Years ago, there was a village that raised a child. You can't really compare then and now. What's the saying - the past is a foreign country, they do things differently there.

Spendonsend · 02/11/2023 18:30

Flittingaboutagain · 02/11/2023 18:22

But years ago there was no such thing as childcare. Women just parented. Why am I incapable of doing that?

Well parenting had changed a lot. In the past quite young children would play out with other local kids, with older ones taking care of younger ones.

There has always been relatives and neighbours watching out other children whilst mum got on with stuff.

Plus a lot of women found it hard. Lots drank gin 'mothers ruin' or took valium 'mothers little helper'

SecondUsername4me · 02/11/2023 18:36

Flittingaboutagain · 02/11/2023 18:22

But years ago there was no such thing as childcare. Women just parented. Why am I incapable of doing that?

Not everyone was able to parent. Not all mothers "back then" did a good job:-

Infants - fed on a strict 4h schedule and who gave a shit if they cried in between. Left to sleep in the pram at the bottom of the garden while Mum got on with jobs. All babies parked out in the street while Mum got on with the jobs. 100 other mothers within spitting distance to spend time with

Toddlers - left to run round half dressed with their slightly older siblings unsupervised, because all the houses had Mums in

No social media shoving "perfect parenting" down their throats. Advice came from your own mum or the women in the street. No one questioned "is this right for baby? Is this right for me?" Or if they did they were given short shrift.

We have such better understanding of wellbeing of Mum and baby, of nutrition, of healthy environments and nurturing care. But with it comes more work. And fewer women around us doing the same to share the load with.

Oh, and plus we are pretty much also expected to bring in a full time wage, climb the corporate ladder, and teach our husbands how to he Modern Hands On Dad's.

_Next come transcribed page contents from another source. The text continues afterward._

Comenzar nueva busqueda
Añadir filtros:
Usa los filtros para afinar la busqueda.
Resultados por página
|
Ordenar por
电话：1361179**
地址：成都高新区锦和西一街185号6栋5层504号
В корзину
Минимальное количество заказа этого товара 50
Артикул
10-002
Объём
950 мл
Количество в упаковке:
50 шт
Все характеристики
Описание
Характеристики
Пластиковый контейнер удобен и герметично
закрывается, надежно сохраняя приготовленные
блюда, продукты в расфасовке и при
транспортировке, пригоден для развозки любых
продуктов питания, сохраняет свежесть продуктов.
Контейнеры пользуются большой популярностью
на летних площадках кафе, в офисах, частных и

It's a fucking joke tbh. A big old trap.

Oliotya · 02/11/2023 18:38

Flittingaboutagain · 02/11/2023 18:22

But years ago there was no such thing as childcare. Women just parented. Why am I incapable of doing that?

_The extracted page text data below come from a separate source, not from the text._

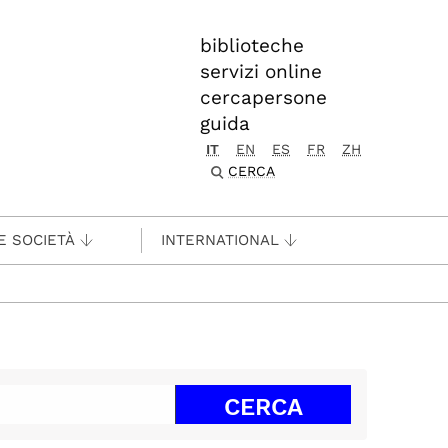
biblioteche
servizi online
cercapersone
guida
IT
EN
ES
FR
ZH
CERCA
E SOCIETÀ
INTERNATIONAL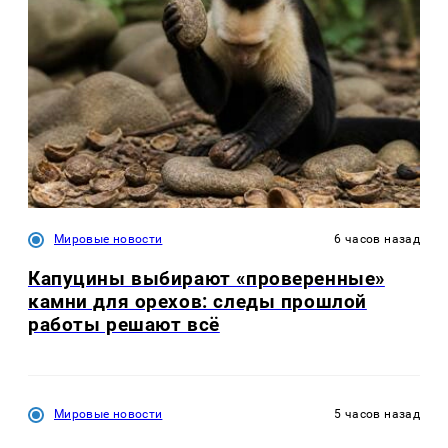
Мировые новости
6 часов назад
Капуцины выбирают «проверенные»
камни для орехов: следы прошлой
работы решают всё
Мировые новости
5 часов назад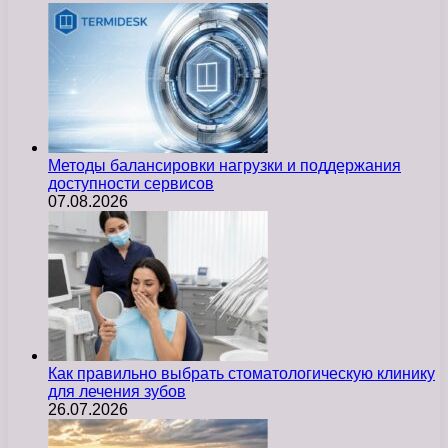
Методы балансировки нагрузки и поддержания
доступности сервисов
07.08.2026
Как правильно выбрать стоматологическую клинику
для лечения зубов
26.07.2026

Years ago women didn't parent alone. Still all over the world, kids are being raised in extended families and communities. It's a very modern, western way for mum to do everything all the time.

Oliotya · 02/11/2023 18:40

It takes a village. The childminder is part of your village.

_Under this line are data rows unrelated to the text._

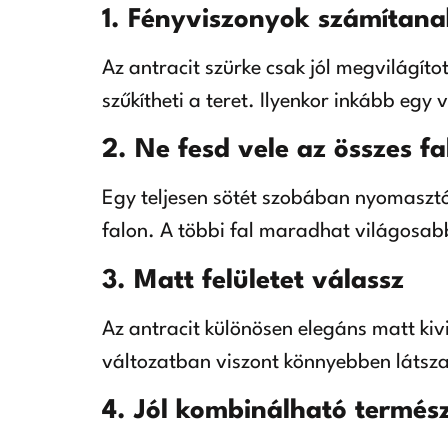
1. Fényviszonyok számítana
Az antracit szürke csak jól megvilágíto
szűkítheti a teret. Ilyenkor inkább egy 
2. Ne fesd vele az összes fa
Egy teljesen sötét szobában nyomasztó
falon. A többi fal maradhat világosa
3. Matt felületet válassz
Az antracit különösen elegáns matt kiv
változatban viszont könnyebben látsz
4. Jól kombinálható termés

Clariee45 · 02/11/2023 18:48

No need to feel like a failure at at, I used childcare when mine were little whenever felt needed to (and could afford to) and best decision could of made, made the experience for all of us a lot happier. Having got the housework done and had a break meant I could enjoy my time with them much more and saved alot of the usual marital resentments. The kids really enjoyed doing something different and gained in lots of ways. During lockdown it meant could homeschool older kids without stress of juggling with very bored toddler. Had planned to be a SAHM but my dream part time job came up. I would of never considered applying if had to think about organising childcare from scratch (for a start long waiting lists in my area) no less those first few months in nursery when kids constantly ill and having to juggle that with new job. However as kids already attending childcare and happy and has got over those initial bugs it wasn’t too much of a stretch to just increase their hours and now they’re at school still in same job which I love.

Flittingaboutagain · 02/11/2023 21:34

Ok you are all making a lot of sense! I think I have got really bogged down in my idea of what a wonderful SAHM I was going to be and how far from that I am.